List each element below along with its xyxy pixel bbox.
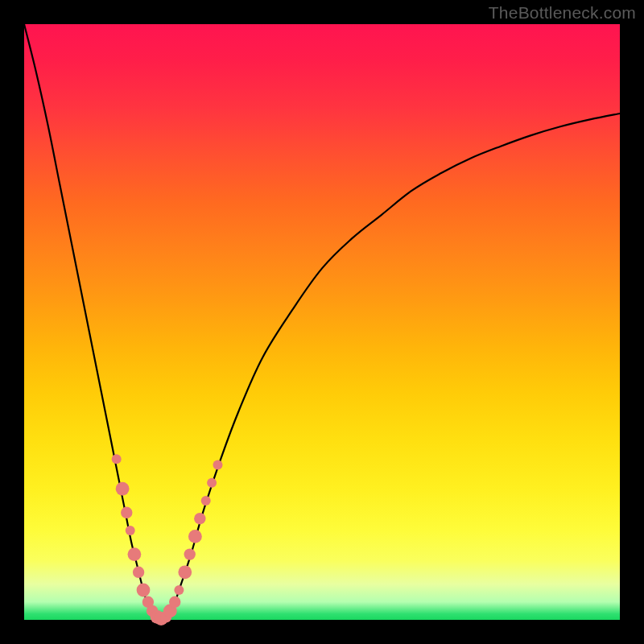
chart-frame: TheBottleneck.com bbox=[0, 0, 644, 644]
curve-markers bbox=[112, 454, 223, 625]
curve-dot bbox=[126, 526, 135, 535]
chart-svg bbox=[24, 24, 620, 620]
curve-dot bbox=[178, 565, 192, 579]
curve-dot bbox=[194, 513, 205, 524]
curve-dot bbox=[201, 496, 211, 506]
curve-dot bbox=[207, 478, 217, 488]
curve-dot bbox=[174, 585, 184, 595]
curve-dot bbox=[121, 507, 132, 518]
bottleneck-curve bbox=[24, 24, 620, 620]
curve-dot bbox=[112, 454, 122, 464]
curve-dot bbox=[116, 482, 130, 496]
curve-dot bbox=[213, 460, 223, 470]
curve-dot bbox=[128, 547, 142, 561]
curve-dot bbox=[137, 584, 151, 597]
curve-dot bbox=[188, 530, 202, 543]
plot-area bbox=[24, 24, 620, 620]
curve-dot bbox=[184, 548, 196, 559]
curve-dot bbox=[133, 567, 144, 578]
curve-dot bbox=[169, 597, 180, 608]
watermark-text: TheBottleneck.com bbox=[489, 3, 636, 23]
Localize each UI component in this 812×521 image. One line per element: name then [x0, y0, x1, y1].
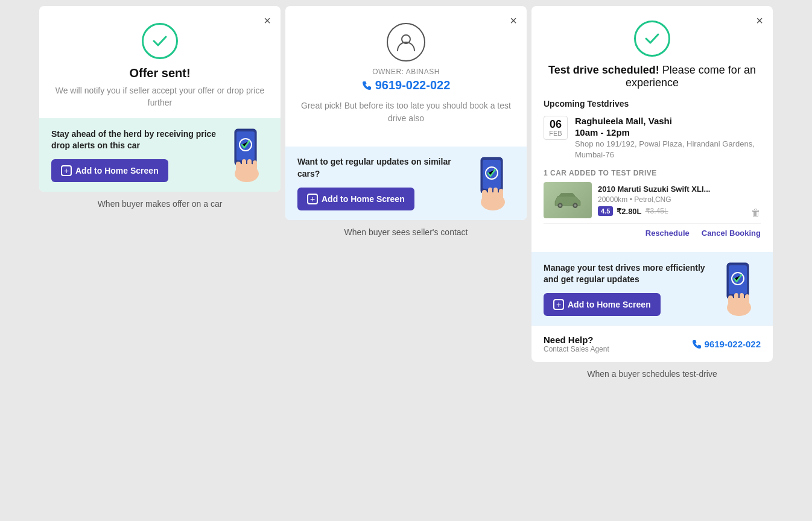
svg-point-22: [574, 204, 576, 207]
banner-left-3: Manage your test drives more efficiently…: [544, 262, 710, 316]
car-rating: 4.5: [598, 206, 613, 216]
help-title: Need Help?: [544, 335, 609, 345]
help-phone-number: 9619-022-022: [705, 339, 761, 349]
panel1-top: Offer sent! We will notify you if seller…: [39, 6, 281, 118]
add-to-home-screen-button-1[interactable]: + Add to Home Screen: [51, 159, 168, 182]
date-day: 06: [549, 119, 562, 130]
help-phone[interactable]: 9619-022-022: [692, 339, 761, 349]
car-meta: 20000km • Petrol,CNG: [598, 195, 761, 204]
car-price-old: ₹3.45L: [645, 207, 668, 215]
banner-text-2: Want to get regular updates on similar c…: [297, 156, 464, 180]
panel3-close-button[interactable]: ×: [756, 14, 763, 27]
banner-text: Stay ahead of the herd by receiving pric…: [51, 128, 218, 152]
svg-rect-30: [740, 293, 744, 304]
panel3: × Test drive scheduled! Please come for …: [531, 6, 773, 362]
svg-rect-15: [482, 190, 487, 200]
svg-rect-29: [734, 293, 738, 304]
panel3-wrapper: × Test drive scheduled! Please come for …: [531, 6, 773, 379]
car-thumb-inner: [544, 182, 592, 218]
test-drive-title: Test drive scheduled! Please come for an…: [544, 64, 761, 89]
panel1-caption: When buyer makes offer on a car: [98, 199, 223, 209]
testdrive-info: Raghuleela Mall, Vashi 10am - 12pm Shop …: [575, 116, 761, 160]
svg-rect-8: [253, 160, 257, 170]
car-item: 2010 Maruti Suzuki Swift XLI... 20000km …: [544, 182, 761, 218]
offer-sent-subtitle: We will notify you if seller accept your…: [54, 85, 266, 109]
car-name: 2010 Maruti Suzuki Swift XLI...: [598, 185, 761, 194]
add-btn-label-3: Add to Home Screen: [568, 300, 651, 309]
owner-phone: 9619-022-022: [300, 78, 512, 92]
reschedule-link[interactable]: Reschedule: [645, 229, 690, 238]
date-box: 06 FEB: [544, 116, 568, 140]
offer-sent-checkmark: [142, 23, 178, 59]
panel3-header: Test drive scheduled! Please come for an…: [544, 21, 761, 89]
phone-hand-illustration-2: [471, 156, 515, 210]
add-btn-label-2: Add to Home Screen: [322, 194, 405, 204]
add-btn-label-1: Add to Home Screen: [75, 166, 159, 175]
cars-added-label: 1 CAR ADDED TO TEST DRIVE: [544, 169, 761, 177]
owner-avatar: [387, 23, 425, 62]
svg-point-21: [559, 204, 561, 207]
plus-icon-2: +: [307, 194, 318, 204]
need-help-section: Need Help? Contact Sales Agent 9619-022-…: [531, 326, 773, 362]
svg-rect-18: [499, 189, 503, 198]
similar-cars-banner: Want to get regular updates on similar c…: [285, 147, 527, 220]
cancel-booking-link[interactable]: Cancel Booking: [702, 229, 761, 238]
panel2-top: OWNER: ABINASH 9619-022-022 Great pick! …: [285, 6, 527, 134]
panel2: × OWNER: ABINASH 9619-022-022 Great pick…: [285, 6, 527, 220]
plus-icon-3: +: [553, 299, 564, 310]
add-to-home-screen-button-3[interactable]: + Add to Home Screen: [544, 293, 661, 316]
help-left: Need Help? Contact Sales Agent: [544, 335, 609, 353]
svg-rect-28: [728, 295, 733, 305]
car-thumbnail: [544, 182, 592, 218]
test-drive-checkmark: [634, 21, 670, 57]
car-details: 2010 Maruti Suzuki Swift XLI... 20000km …: [598, 185, 761, 216]
date-month: FEB: [549, 130, 562, 137]
venue-address: Shop no 191/192, Powai Plaza, Hirandani …: [575, 139, 761, 160]
svg-rect-31: [745, 294, 749, 304]
svg-rect-6: [242, 159, 246, 170]
help-subtitle: Contact Sales Agent: [544, 345, 609, 353]
car-price-current: ₹2.80L: [617, 207, 641, 216]
banner-left: Stay ahead of the herd by receiving pric…: [51, 128, 218, 182]
phone-hand-illustration-3: [717, 262, 761, 316]
svg-rect-17: [493, 188, 498, 198]
panel2-wrapper: × OWNER: ABINASH 9619-022-022 Great pick…: [285, 6, 527, 237]
car-price-row: 4.5 ₹2.80L ₹3.45L: [598, 206, 761, 216]
svg-rect-16: [488, 188, 492, 198]
banner-text-3: Manage your test drives more efficiently…: [544, 262, 710, 286]
panel2-close-button[interactable]: ×: [510, 14, 517, 27]
svg-rect-7: [247, 159, 252, 170]
panel1: × Offer sent! We will notify you if sell…: [39, 6, 281, 192]
owner-phone-number: 9619-022-022: [375, 78, 451, 92]
action-links: Reschedule Cancel Booking: [544, 223, 761, 245]
time-slot: 10am - 12pm: [575, 127, 761, 137]
banner-left-2: Want to get regular updates on similar c…: [297, 156, 464, 210]
owner-label: OWNER: ABINASH: [300, 68, 512, 76]
panel2-caption: When buyer sees seller's contact: [344, 227, 468, 237]
phone-hand-illustration-1: [225, 128, 268, 182]
panel1-wrapper: × Offer sent! We will notify you if sell…: [39, 6, 281, 209]
testdrive-card: 06 FEB Raghuleela Mall, Vashi 10am - 12p…: [544, 116, 761, 160]
panel3-caption: When a buyer schedules test-drive: [587, 369, 717, 379]
plus-icon-1: +: [61, 165, 72, 176]
add-to-home-screen-button-2[interactable]: + Add to Home Screen: [297, 188, 414, 210]
panel2-description: Great pick! But before its too late you …: [300, 99, 512, 125]
manage-testdrive-banner: Manage your test drives more efficiently…: [531, 252, 773, 326]
offer-sent-title: Offer sent!: [54, 66, 266, 80]
svg-rect-5: [236, 162, 241, 171]
upcoming-testdrives-label: Upcoming Testdrives: [544, 99, 761, 109]
panel1-close-button[interactable]: ×: [264, 14, 271, 27]
price-drop-banner: Stay ahead of the herd by receiving pric…: [39, 118, 281, 192]
panel3-top: Test drive scheduled! Please come for an…: [531, 6, 773, 252]
venue-name: Raghuleela Mall, Vashi: [575, 116, 761, 126]
delete-car-icon[interactable]: 🗑: [751, 207, 761, 218]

============================================================

YOUR OBJECTIVE —
Only the entries themselves should be output, word for word, with all pictures omitted.

OUTPUT FOR THIS EXERCISE —
List each element below along with its xyxy pixel bbox.
chart-frame: TheBottleneck.com bbox=[0, 0, 644, 644]
curve-markers bbox=[112, 454, 223, 625]
curve-dot bbox=[126, 526, 135, 535]
chart-svg bbox=[24, 24, 620, 620]
curve-dot bbox=[178, 565, 192, 579]
curve-dot bbox=[194, 513, 205, 524]
curve-dot bbox=[201, 496, 211, 506]
curve-dot bbox=[207, 478, 217, 488]
curve-dot bbox=[174, 585, 184, 595]
curve-dot bbox=[121, 507, 132, 518]
bottleneck-curve bbox=[24, 24, 620, 620]
curve-dot bbox=[112, 454, 122, 464]
curve-dot bbox=[116, 482, 130, 496]
curve-dot bbox=[213, 460, 223, 470]
curve-dot bbox=[128, 547, 142, 561]
curve-dot bbox=[137, 584, 151, 597]
curve-dot bbox=[188, 530, 202, 543]
plot-area bbox=[24, 24, 620, 620]
curve-dot bbox=[184, 548, 196, 559]
curve-dot bbox=[133, 567, 144, 578]
curve-dot bbox=[169, 597, 180, 608]
watermark-text: TheBottleneck.com bbox=[489, 3, 636, 23]
Localize each UI component in this 812×521 image. One line per element: name then [x0, y0, x1, y1].
svg-point-22: [574, 204, 576, 207]
banner-left-3: Manage your test drives more efficiently…: [544, 262, 710, 316]
car-rating: 4.5: [598, 206, 613, 216]
help-title: Need Help?: [544, 335, 609, 345]
help-phone-number: 9619-022-022: [705, 339, 761, 349]
panel1-top: Offer sent! We will notify you if seller…: [39, 6, 281, 118]
add-to-home-screen-button-1[interactable]: + Add to Home Screen: [51, 159, 168, 182]
date-day: 06: [549, 119, 562, 130]
help-phone[interactable]: 9619-022-022: [692, 339, 761, 349]
car-meta: 20000km • Petrol,CNG: [598, 195, 761, 204]
car-price-old: ₹3.45L: [645, 207, 668, 215]
banner-text-2: Want to get regular updates on similar c…: [297, 156, 464, 180]
panel3-close-button[interactable]: ×: [756, 14, 763, 27]
banner-text: Stay ahead of the herd by receiving pric…: [51, 128, 218, 152]
svg-rect-30: [740, 293, 744, 304]
panel3: × Test drive scheduled! Please come for …: [531, 6, 773, 362]
svg-rect-15: [482, 190, 487, 200]
svg-rect-29: [734, 293, 738, 304]
panel3-wrapper: × Test drive scheduled! Please come for …: [531, 6, 773, 379]
car-thumb-inner: [544, 182, 592, 218]
test-drive-title: Test drive scheduled! Please come for an…: [544, 64, 761, 89]
panel1-caption: When buyer makes offer on a car: [98, 199, 223, 209]
testdrive-info: Raghuleela Mall, Vashi 10am - 12pm Shop …: [575, 116, 761, 160]
svg-rect-8: [253, 160, 257, 170]
car-item: 2010 Maruti Suzuki Swift XLI... 20000km …: [544, 182, 761, 218]
offer-sent-subtitle: We will notify you if seller accept your…: [54, 85, 266, 109]
car-name: 2010 Maruti Suzuki Swift XLI...: [598, 185, 761, 194]
add-btn-label-3: Add to Home Screen: [568, 300, 651, 309]
owner-phone: 9619-022-022: [300, 78, 512, 92]
reschedule-link[interactable]: Reschedule: [645, 229, 690, 238]
date-box: 06 FEB: [544, 116, 568, 140]
offer-sent-checkmark: [142, 23, 178, 59]
panel3-header: Test drive scheduled! Please come for an…: [544, 21, 761, 89]
phone-hand-illustration-2: [471, 156, 515, 210]
add-btn-label-2: Add to Home Screen: [322, 194, 405, 204]
add-btn-label-1: Add to Home Screen: [75, 166, 159, 175]
cars-added-label: 1 CAR ADDED TO TEST DRIVE: [544, 169, 761, 177]
owner-avatar: [387, 23, 425, 62]
svg-point-21: [559, 204, 561, 207]
plus-icon-2: +: [307, 194, 318, 204]
need-help-section: Need Help? Contact Sales Agent 9619-022-…: [531, 326, 773, 362]
svg-rect-18: [499, 189, 503, 198]
similar-cars-banner: Want to get regular updates on similar c…: [285, 147, 527, 220]
cancel-booking-link[interactable]: Cancel Booking: [702, 229, 761, 238]
panel2-top: OWNER: ABINASH 9619-022-022 Great pick! …: [285, 6, 527, 134]
panel2: × OWNER: ABINASH 9619-022-022 Great pick…: [285, 6, 527, 220]
plus-icon-3: +: [553, 299, 564, 310]
add-to-home-screen-button-3[interactable]: + Add to Home Screen: [544, 293, 661, 316]
help-left: Need Help? Contact Sales Agent: [544, 335, 609, 353]
svg-rect-28: [728, 295, 733, 305]
car-thumbnail: [544, 182, 592, 218]
test-drive-checkmark: [634, 21, 670, 57]
car-details: 2010 Maruti Suzuki Swift XLI... 20000km …: [598, 185, 761, 216]
date-month: FEB: [549, 130, 562, 137]
venue-address: Shop no 191/192, Powai Plaza, Hirandani …: [575, 139, 761, 160]
svg-rect-31: [745, 294, 749, 304]
svg-rect-6: [242, 159, 246, 170]
help-subtitle: Contact Sales Agent: [544, 345, 609, 353]
car-price-current: ₹2.80L: [617, 207, 641, 216]
banner-left: Stay ahead of the herd by receiving pric…: [51, 128, 218, 182]
phone-hand-illustration-3: [717, 262, 761, 316]
svg-rect-17: [493, 188, 498, 198]
panel2-wrapper: × OWNER: ABINASH 9619-022-022 Great pick…: [285, 6, 527, 237]
car-price-row: 4.5 ₹2.80L ₹3.45L: [598, 206, 761, 216]
svg-rect-16: [488, 188, 492, 198]
banner-text-3: Manage your test drives more efficiently…: [544, 262, 710, 286]
panel2-close-button[interactable]: ×: [510, 14, 517, 27]
svg-rect-7: [247, 159, 252, 170]
panel1: × Offer sent! We will notify you if sell…: [39, 6, 281, 192]
owner-phone-number: 9619-022-022: [375, 78, 451, 92]
action-links: Reschedule Cancel Booking: [544, 223, 761, 245]
time-slot: 10am - 12pm: [575, 127, 761, 137]
banner-left-2: Want to get regular updates on similar c…: [297, 156, 464, 210]
owner-label: OWNER: ABINASH: [300, 68, 512, 76]
panel2-caption: When buyer sees seller's contact: [344, 227, 468, 237]
phone-hand-illustration-1: [225, 128, 268, 182]
panel1-wrapper: × Offer sent! We will notify you if sell…: [39, 6, 281, 209]
testdrive-card: 06 FEB Raghuleela Mall, Vashi 10am - 12p…: [544, 116, 761, 160]
panel3-caption: When a buyer schedules test-drive: [587, 369, 717, 379]
plus-icon-1: +: [61, 165, 72, 176]
add-to-home-screen-button-2[interactable]: + Add to Home Screen: [297, 188, 414, 210]
panel2-description: Great pick! But before its too late you …: [300, 99, 512, 125]
manage-testdrive-banner: Manage your test drives more efficiently…: [531, 252, 773, 326]
offer-sent-title: Offer sent!: [54, 66, 266, 80]
svg-rect-5: [236, 162, 241, 171]
upcoming-testdrives-label: Upcoming Testdrives: [544, 99, 761, 109]
panel1-close-button[interactable]: ×: [264, 14, 271, 27]
price-drop-banner: Stay ahead of the herd by receiving pric…: [39, 118, 281, 192]
panel3-top: Test drive scheduled! Please come for an…: [531, 6, 773, 252]
venue-name: Raghuleela Mall, Vashi: [575, 116, 761, 126]
delete-car-icon[interactable]: 🗑: [751, 207, 761, 218]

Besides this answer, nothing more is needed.